Another - no. 4 of 6 currently in Mississippi

I remain fascinated on the design choices as well. Other than insist on certain clear dimensions and pretty specific framing overhead for rigging, I stay out of other basic choices. Steel frame, pre-cast, poured and reinforced concrete (twice - once in Guyaquil (sp?) Ecuador where labor is close to free), block, light guage steel (studs), pre-engineered metal buildins a(Butler buildings - a personal speciality)t, frame (my favorite) - it's based on the beliefs and convictions of others on the design team.....and budget. Can't beat steel frame, block walls, and brick veneer IMHO.
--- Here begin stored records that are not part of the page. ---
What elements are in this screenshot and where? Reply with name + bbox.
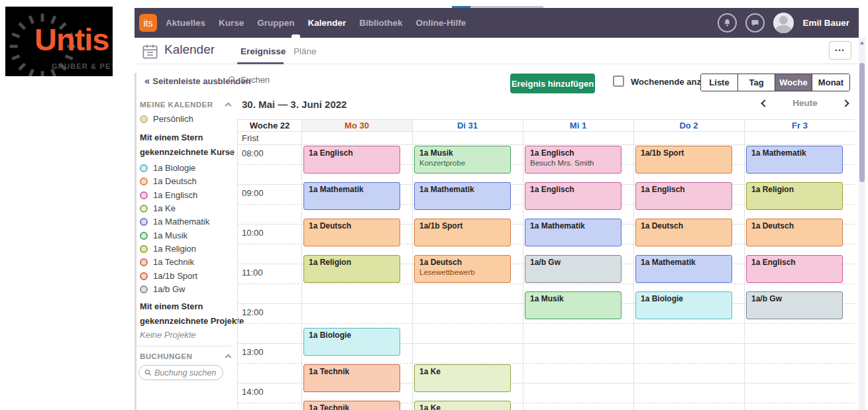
calendar-event[interactable]: 1a DeutschLesewettbewerb (414, 255, 511, 283)
calendar-event[interactable]: 1a Deutsch (303, 219, 400, 246)
day-header-mi[interactable]: Mi 1 (523, 119, 633, 131)
calendar-event[interactable]: 1a Mathematik (525, 219, 622, 246)
sidebar-course-item[interactable]: 1a Deutsch (140, 176, 197, 186)
course-color-dot (140, 178, 148, 185)
sidebar-divider (135, 346, 231, 346)
user-name[interactable]: Emil Bauer (802, 18, 849, 28)
scrollbar-up-arrow[interactable] (860, 41, 864, 44)
search-icon (144, 369, 152, 376)
page-header: Kalender Ereignisse Pläne ••• (135, 38, 859, 64)
calendar-event[interactable]: 1a Technik (303, 401, 400, 410)
show-weekend-checkbox[interactable] (613, 76, 624, 87)
calendar-event[interactable]: 1a Biologie (635, 291, 732, 319)
grid-line (633, 119, 634, 410)
view-monat-button[interactable]: Monat (812, 74, 849, 91)
notifications-bell-icon[interactable] (718, 13, 737, 32)
calendar-event[interactable]: 1a Biologie (303, 328, 400, 356)
calendar-event[interactable]: 1a Mathematik (746, 146, 843, 174)
calendar-event[interactable]: 1a Deutsch (635, 219, 732, 246)
sidebar-course-item[interactable]: 1a Biologie (140, 163, 195, 173)
view-liste-button[interactable]: Liste (701, 74, 738, 91)
calendar-event[interactable]: 1a Musik (525, 291, 622, 319)
calendar-event[interactable]: 1a Deutsch (746, 219, 843, 246)
grid-line (412, 119, 413, 410)
calendar-event[interactable]: 1a/1b Sport (414, 219, 511, 246)
bookings-section-title: BUCHUNGEN (140, 352, 192, 360)
calendar-event[interactable]: 1a Mathematik (303, 182, 400, 210)
nav-item-online-hilfe[interactable]: Online-Hilfe (416, 18, 466, 28)
time-label: 08:00 (242, 148, 264, 158)
view-woche-button[interactable]: Woche (775, 74, 812, 91)
calendar-event[interactable]: 1a Englisch (525, 182, 622, 210)
top-navbar: its Aktuelles Kurse Gruppen Kalender Bib… (135, 8, 859, 38)
calendar-event[interactable]: 1a Ke (414, 364, 511, 392)
calendar-event[interactable]: 1a/1b Sport (635, 146, 732, 174)
tab-ereignisse[interactable]: Ereignisse (241, 46, 286, 56)
sidebar-course-item[interactable]: 1a Musik (140, 231, 188, 240)
untis-logo: Untis GRUBER & PETTERS (5, 7, 113, 76)
course-color-dot (140, 232, 148, 240)
nav-item-gruppen[interactable]: Gruppen (257, 18, 294, 28)
course-color-dot (140, 205, 148, 213)
calendar-event[interactable]: 1a Mathematik (635, 255, 732, 283)
nav-item-bibliothek[interactable]: Bibliothek (359, 18, 402, 28)
view-tag-button[interactable]: Tag (738, 74, 775, 91)
time-label: 12:00 (242, 307, 264, 317)
nav-item-kalender[interactable]: Kalender (308, 18, 347, 28)
more-options-button[interactable]: ••• (829, 41, 851, 60)
calendar-event[interactable]: 1a/b Gw (525, 255, 622, 283)
sidebar-course-item[interactable]: 1a Technik (140, 257, 194, 267)
previous-week-arrow[interactable] (761, 99, 768, 107)
messages-chat-icon[interactable] (745, 13, 765, 32)
sidebar-course-item[interactable]: 1a Religion (140, 244, 196, 254)
course-color-dot (140, 285, 148, 293)
calendar-navigation: Heute (762, 98, 848, 108)
calendar-event[interactable]: 1a Religion (303, 255, 400, 283)
nav-item-kurse[interactable]: Kurse (219, 18, 244, 28)
time-label: 11:00 (242, 268, 263, 278)
sidebar-course-item[interactable]: 1a/1b Sport (140, 271, 197, 281)
tab-plaene[interactable]: Pläne (294, 46, 317, 56)
calendar-event[interactable]: 1a Ke (414, 401, 511, 410)
calendar-event[interactable]: 1a Technik (303, 364, 400, 392)
booking-search-input[interactable]: Buchung suchen (138, 365, 223, 380)
collapse-bookings-icon[interactable] (225, 354, 232, 361)
day-header-mo[interactable]: Mo 30 (301, 119, 412, 131)
next-week-arrow[interactable] (841, 99, 849, 107)
day-header-di[interactable]: Di 31 (412, 119, 523, 131)
calendar-event[interactable]: 1a Englisch (635, 182, 732, 210)
sidebar-course-item[interactable]: 1a Mathematik (140, 217, 209, 227)
collapse-my-calendars-icon[interactable] (225, 103, 232, 109)
calendar-event[interactable]: 1a/b Gw (746, 291, 843, 319)
calendar-event[interactable]: 1a Religion (746, 182, 843, 210)
half-hour-line (238, 323, 855, 324)
starred-courses-label-line2: gekennzeichnete Kurse (140, 147, 235, 157)
today-button[interactable]: Heute (792, 98, 818, 108)
calendar-event[interactable]: 1a MusikKonzertprobe (414, 146, 511, 174)
add-event-button[interactable]: Ereignis hinzufügen (510, 74, 595, 93)
search-button[interactable]: Suchen (228, 75, 270, 85)
grid-line (523, 119, 523, 410)
sidebar-course-item[interactable]: 1a Englisch (140, 190, 197, 200)
personal-calendar-item[interactable]: Persönlich (140, 114, 193, 124)
time-label: 09:00 (242, 188, 264, 198)
untis-subtitle-text: GRUBER & PETTERS (52, 62, 113, 70)
calendar-event[interactable]: 1a Englisch (746, 255, 843, 283)
calendar-event[interactable]: 1a EnglischBesuch Mrs. Smith (525, 146, 622, 174)
calendar-event[interactable]: 1a Englisch (303, 146, 400, 174)
page: Untis GRUBER & PETTERS its Aktuelles Kur… (0, 0, 868, 410)
page-title: Kalender (164, 42, 215, 57)
nav-item-aktuelles[interactable]: Aktuelles (166, 18, 205, 28)
sidebar-scrollbar[interactable] (135, 73, 136, 410)
its-app-logo[interactable]: its (139, 14, 157, 32)
sidebar-course-item[interactable]: 1a Ke (140, 203, 176, 213)
date-range-title: 30. Mai — 3. Juni 2022 (242, 99, 347, 110)
calendar-event[interactable]: 1a Mathematik (414, 182, 511, 210)
course-color-dot (140, 191, 148, 199)
vertical-scrollbar-thumb[interactable] (859, 63, 865, 182)
day-header-do[interactable]: Do 2 (633, 119, 744, 131)
grid-line (238, 131, 855, 132)
day-header-fr[interactable]: Fr 3 (744, 119, 855, 131)
sidebar-course-item[interactable]: 1a/b Gw (140, 284, 185, 294)
user-avatar[interactable] (773, 13, 794, 33)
Two in current in Mississippi unusual - the built stage house first, roof on one before foundations for rest of PAC. Not common but makes sense for schedule.

I do love the construction trailer life and boots and mud. If someone had told me about civil engineering and building canals and dams and railroads in far off foreign lands when I was in high school, I'd be there now. I love the logistics and planning if that big stuff. Planning. Anticipating what will be needed when. Exciting. Sorry for the digression. Comes from just sending my last ever set of drawings and specs out for bidding. Now just doing construction administration and planning wilderness trips, primarily solo trips. (Looking at sat phones and very light weight laptops so I can keep up on projects under construction.)
 
Not obvious at all. I was on site Wednesday and asked because of your asking.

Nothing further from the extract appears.